By formal we mean that something is related to form, which is the total outward appearance of a thing. By conceptual we mean that the element does not physically exist but we understand it as being present. In other words, we perceive it but don’t actually see it. It’s implied.

Shape is a visually defined or designated area that has two dimensions height and width. That means it is a plane with a defined edge. It is a formal element of design but it’s not conceptual.

Form is a visually defined area that has three dimensions. Form has volume, and is the 3-dimensional expression of shape. A form is the total of all its shapes. A cube is the 3-dimensional expression of the square. A cube has 6 sides — each one square or rectangular (compressed from a square). A sphere is the volume that relates to the circle, and a pyramid is the volumetric expression of the triangle — a flat shape. Any form can be sliced up in any direction into a series of planes. With the exception of the sphere — which has no planes — the shape of the form changes depending upon our point of view.

Planes In Real Space

So what is a plane? It is a conceptual area having both length and width but no depth. So even in three dimensions planes are two-dimensional. The depth of a plane is so minimal in relation to the length and the width that we consider it to not exist.

Plane is the same concept in 2-dimensional and three dimensional space.

Planes function in both 2 dimensions and 3 dimensions. When you draw or paint, you’re working 2-dimensionally on a plane — the paper, board, tablet or canvas surface. To create the illusion of volume in 2 dimensions you need to create the understanding of conceptual planes: foreground, midground and background.

A three dimensional volume is made of a series of planes. One of the easiest ways we can understand the idea of a plane in three dimensions is with a traditional book. Each page in the book is a plane. The page has length and width, and is easily measured in those two dimensions. Sheets of paper are planar forms. The multiplication and repetition of these planar forms creates the volume of the book. Each sheet of paper in the book sits on a different plane.


Conceptual planes can be horizontal, vertical or diagonal. They exist in any and all directions. And, they extend infinitely into space. Visible and physical planes correspond to conceptual planes. Planes can intersect at right or oblique angles. Planes can also be layered (as in that book we just discussed.

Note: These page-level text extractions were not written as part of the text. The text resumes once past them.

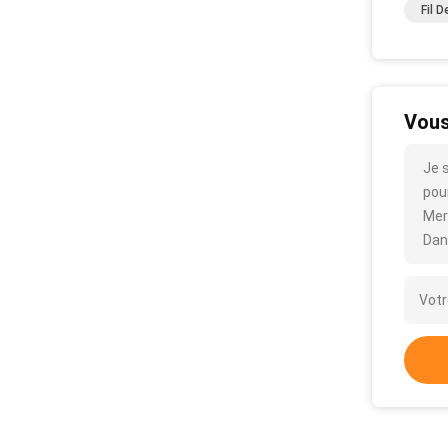
Fil D
Vous
Je 
pour
Mer
Dan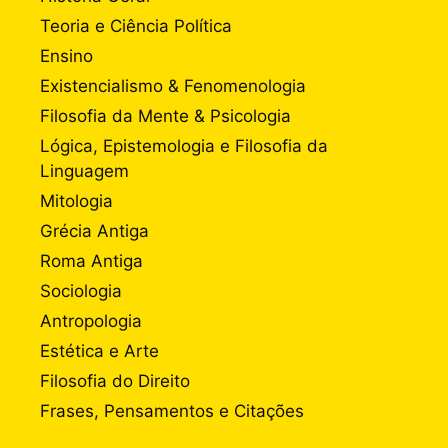
Teoria e Ciência Política
Ensino
Existencialismo & Fenomenologia
Filosofia da Mente & Psicologia
Lógica, Epistemologia e Filosofia da
Linguagem
Mitologia
Grécia Antiga
Roma Antiga
Sociologia
Antropologia
Estética e Arte
Filosofia do Direito
Frases, Pensamentos e Citações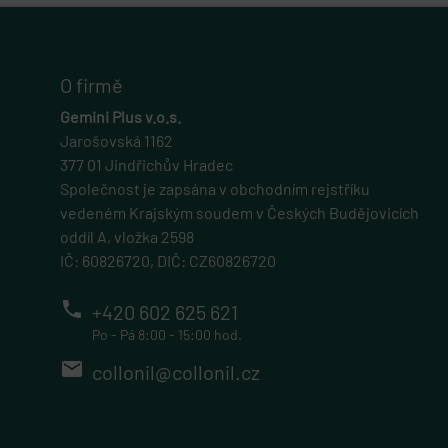
VISITOR_PRIVACY_
O firmě
CookieScriptConse
Gemini Plus v.o.s.
Jarošovská 1162
377 01 Jindřichův Hradec
Společnost je zapsána v obchodním rejstříku
vedeném Krajským soudem v Českých Budějovicích
Název
Název
Název
Pro
oddíl A, vložka 2598
Název
_ga_7LMD1EEBXF
comparison
__Secure-ROLLOU
esh
IČ: 60826720, DIČ: CZ60826720
_sp_id.b9ca
IDE
phone
_ga
glm_usr_tmp
.gl
shownProducts
+420 602 625 621
Po - Pá 8:00 - 15:00 hod.
__Secure-YNID
VISITOR_INFO1_LIV
_sp_ses.b9ca
email
collonil@collonil.cz
YSC
gp_e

When creating art and design, the first thing we need to know is the dimension of the space we are working with. That space will be either volumetric or flat.

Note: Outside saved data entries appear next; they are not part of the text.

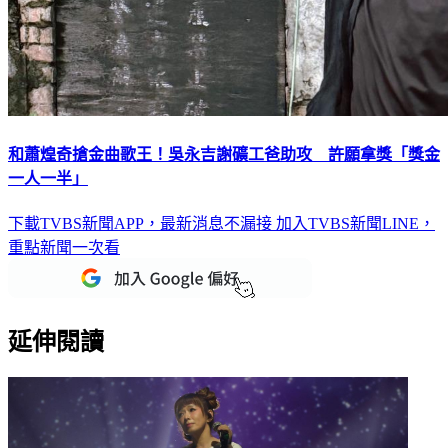
和蕭煌奇搶金曲歌王！吳永吉謝礦工爸助攻 許願拿獎「獎金
一人一半」
下載TVBS新聞APP，最新消息不漏接
加入TVBS新聞LINE，
重點新聞一次看
延伸閱讀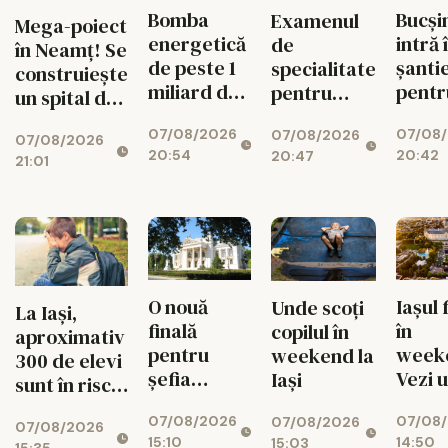
Bomba
Bucși
Examenul
Mega-poiect
energetică
intră 
de
în Neamț! Se
de peste 1
șanti
specialitate
construiește
miliard de
pentr
pentru
un spital de
euro de la
fluid
medici se
aproape 1,7
07/08/2026
07/08
Bicaz! Un
circul
07/08/2026
schimbă
07/08/2026
miliarde de
20:54
20:42
20:47
munte va
radical din
21:01
lei, cu 469
ascunde o
toamnă
de paturi
centrală
uriașă de
340 MW
O nouă
Iașul 
Unde scoți
La Iași,
finală
în
copilul în
aproximativ
pentru
week
weekend la
300 de elevi
șefia
Vezi 
Iași
sunt în risc
Operei Iași.
merit
de abandon
07/08/2026
07/08
Au rămas
ieși pe
07/08/2026
07/08/2026
15:10
14:50
15:03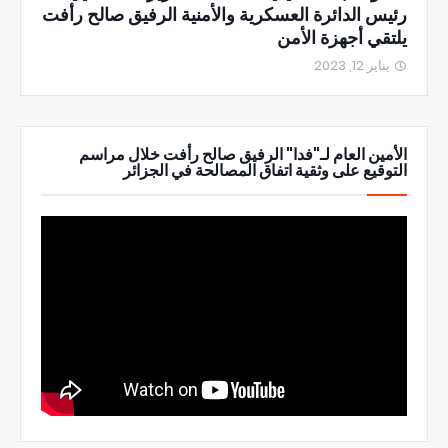
رئيس الدائرة العسكرية والأمنية الرفيق صالح رأفت
يلتقي أجهزة الأمن
يناير 12, 2023
الأمين العام لـ"فدا" الرفيق صالح رأفت خلال مراسم
التوقيع على وثقية اتفاق المصالحة في الجزائر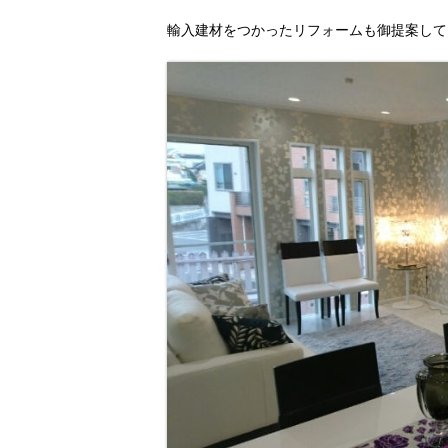
輸入建材をつかったリフォームも御提案して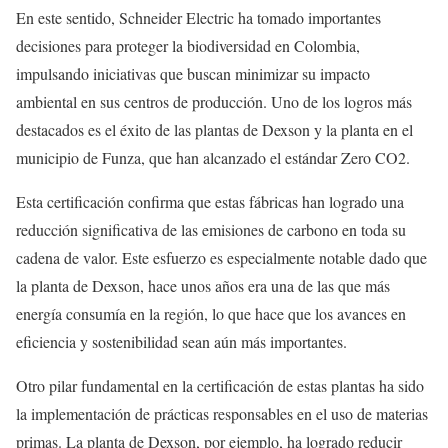
En este sentido, Schneider Electric ha tomado importantes
decisiones para proteger la biodiversidad en Colombia,
impulsando iniciativas que buscan minimizar su impacto
ambiental en sus centros de producción. Uno de los logros más
destacados es el éxito de las plantas de Dexson y la planta en el
municipio de Funza, que han alcanzado el estándar Zero CO2.
Esta certificación confirma que estas fábricas han logrado una
reducción significativa de las emisiones de carbono en toda su
cadena de valor. Este esfuerzo es especialmente notable dado que
la planta de Dexson, hace unos años era una de las que más
energía consumía en la región, lo que hace que los avances en
eficiencia y sostenibilidad sean aún más importantes.
Otro pilar fundamental en la certificación de estas plantas ha sido
la implementación de prácticas responsables en el uso de materias
primas. La planta de Dexson, por ejemplo, ha logrado reducir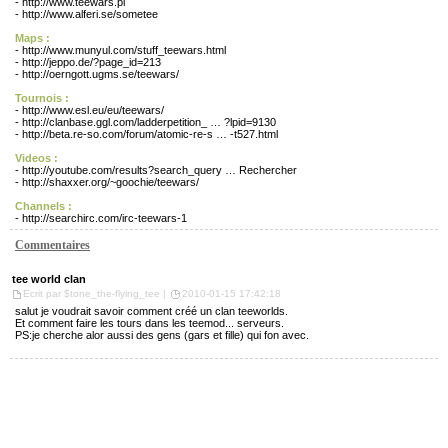
-
http://www.teewars.pl
-
http://www.alferi.se/sometee
Maps :
-
http://www.munyul.com/stuff_teewars.html
-
http://jeppo.de/?page_id=213
-
http://oerngott.ugms.se/teewars/
Tournois :
-
http://www.esl.eu/eu/teewars/
-
http://clanbase.ggl.com/ladderpetition_ … ?lpid=9130
-
http://beta.re-so.com/forum/atomic-re-s … -t527.html
Videos :
-
http://youtube.com/results?search_query … Rechercher
-
http://shaxxer.org/~goochie/teewars/
Channels :
-
http://searchirc.com/irc-teewars-1
Commentaires
tee world clan
Ecrit par $tone_the-flying_tee |
2010-01-15 17:42:18
salut je voudrait savoir comment créé un clan teeworlds.
Et comment faire les tours dans les teemod... serveurs.
PS:je cherche alor aussi des gens (gars et fille) qui fon avec.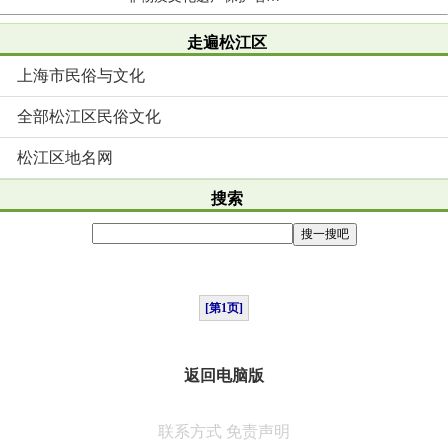
走遍松江区
上海市民俗与文化
全部松江区民俗文化
松江区地名网
搜索
[第1页]
返回电脑版
联系方式
免责声明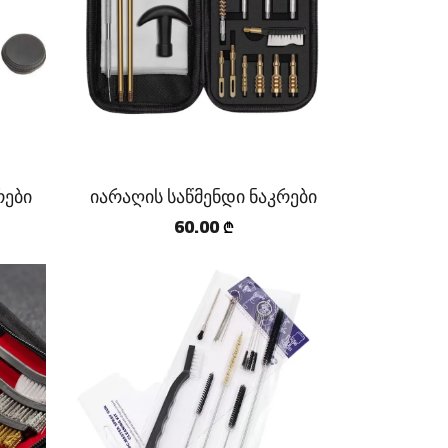
რები
იარაღის საწმენდი ნაკრები
60.00
₾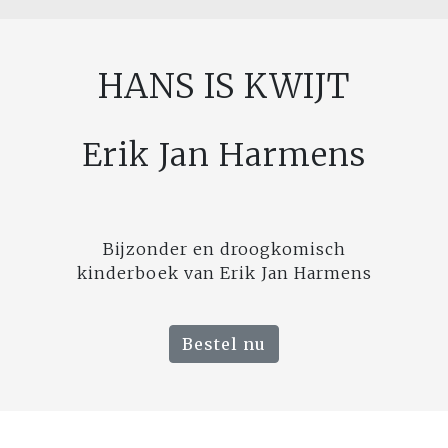
HANS IS KWIJT
Erik Jan Harmens
Bijzonder en droogkomisch
kinderboek van Erik Jan Harmens
Bestel nu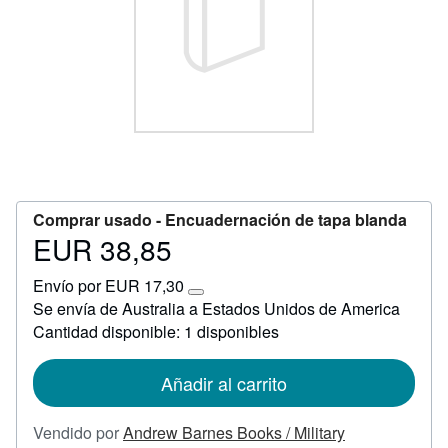
CERRAR
Comprar usado -
Encuadernación de tapa blanda
EUR 38,85
Precio
EUR
Envío por EUR 17,30
38,85
Más
Se envía de Australia a Estados Unidos de America
información
Cantidad disponible: 1 disponibles
sobre
las
tarifas
de
Añadir al carrito
envío
Vendido por
Andrew Barnes Books / Military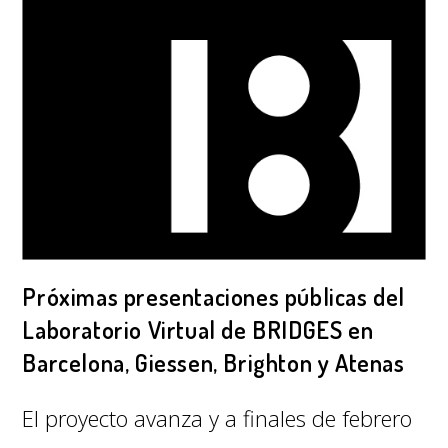
Próximas presentaciones públicas del
Laboratorio Virtual de BRIDGES en
Barcelona, Giessen, Brighton y Atenas
El proyecto avanza y a finales de febrero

In creating the illusion of volume in flat space (2-dimensional space) we create a series of visual planes. The foreground plane is where things exist that are closest to us in space. The background plane is whatever is in the distance. And then we have one or more midground planes.

To create the illusion of volume we place things on different visual planes. Planes work with structure to form composition.

Planes In Flat Space

Decorative space emphasizes its own 2-dimensionality. It is not attempting to create the illusion of volume. Decorative space, however, can represent a sense of visual depth by how the shapes in the design are arranged. A basic stripe pattern in which the stripes are equal in size will not create a sense of depth. When the stripes are different in width, a perception of figure-ground exists. Figure sits in front of ground, and that is the most basic expression of spatial depth.

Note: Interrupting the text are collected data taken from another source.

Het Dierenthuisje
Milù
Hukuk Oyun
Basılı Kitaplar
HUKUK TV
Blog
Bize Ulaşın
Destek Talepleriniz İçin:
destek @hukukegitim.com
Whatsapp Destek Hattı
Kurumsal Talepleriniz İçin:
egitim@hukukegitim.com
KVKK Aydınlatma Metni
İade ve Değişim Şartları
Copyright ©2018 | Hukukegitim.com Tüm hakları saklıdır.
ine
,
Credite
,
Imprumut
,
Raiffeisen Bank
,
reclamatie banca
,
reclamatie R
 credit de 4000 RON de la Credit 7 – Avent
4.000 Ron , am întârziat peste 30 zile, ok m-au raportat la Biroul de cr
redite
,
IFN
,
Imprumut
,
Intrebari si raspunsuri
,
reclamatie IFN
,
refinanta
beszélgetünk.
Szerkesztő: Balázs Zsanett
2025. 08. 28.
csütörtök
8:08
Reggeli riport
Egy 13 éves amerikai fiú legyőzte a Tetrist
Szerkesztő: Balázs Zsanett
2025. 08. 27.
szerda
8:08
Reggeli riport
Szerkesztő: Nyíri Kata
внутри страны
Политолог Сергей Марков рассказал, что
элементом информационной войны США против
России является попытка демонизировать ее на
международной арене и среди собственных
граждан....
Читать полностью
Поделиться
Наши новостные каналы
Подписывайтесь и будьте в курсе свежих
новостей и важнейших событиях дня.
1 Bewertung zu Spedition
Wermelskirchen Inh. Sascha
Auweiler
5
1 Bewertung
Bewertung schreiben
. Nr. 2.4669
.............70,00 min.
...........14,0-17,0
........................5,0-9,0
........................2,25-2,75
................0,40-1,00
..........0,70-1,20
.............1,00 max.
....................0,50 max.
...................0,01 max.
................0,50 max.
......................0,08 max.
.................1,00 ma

Surface pattern emphasizes two dimensions, but when figure-ground relationships are present, or the designer uses layering, depth is achieved.

Can you identify the 6 visual planes in this photograph? In addition to the foreground and background planes, there are 4 midground planes.

Related Reading

Shape Relationships


Alvalyn Lundgren

Alvalyn Lundgren is the founder and design director at Alvalyn Creative, an independent practice near Thousand Oaks, California. She creates visual branding, publications and books for business, entrepreneurs and authors. She is the creator of Freelance Road Trip — a business roadmap program for creative freelancers. Contact her for your visual branding, graphic and digital design needs. Join her on Twitter, Facebook, Instagram, and subscribe to her free monthly newsletter.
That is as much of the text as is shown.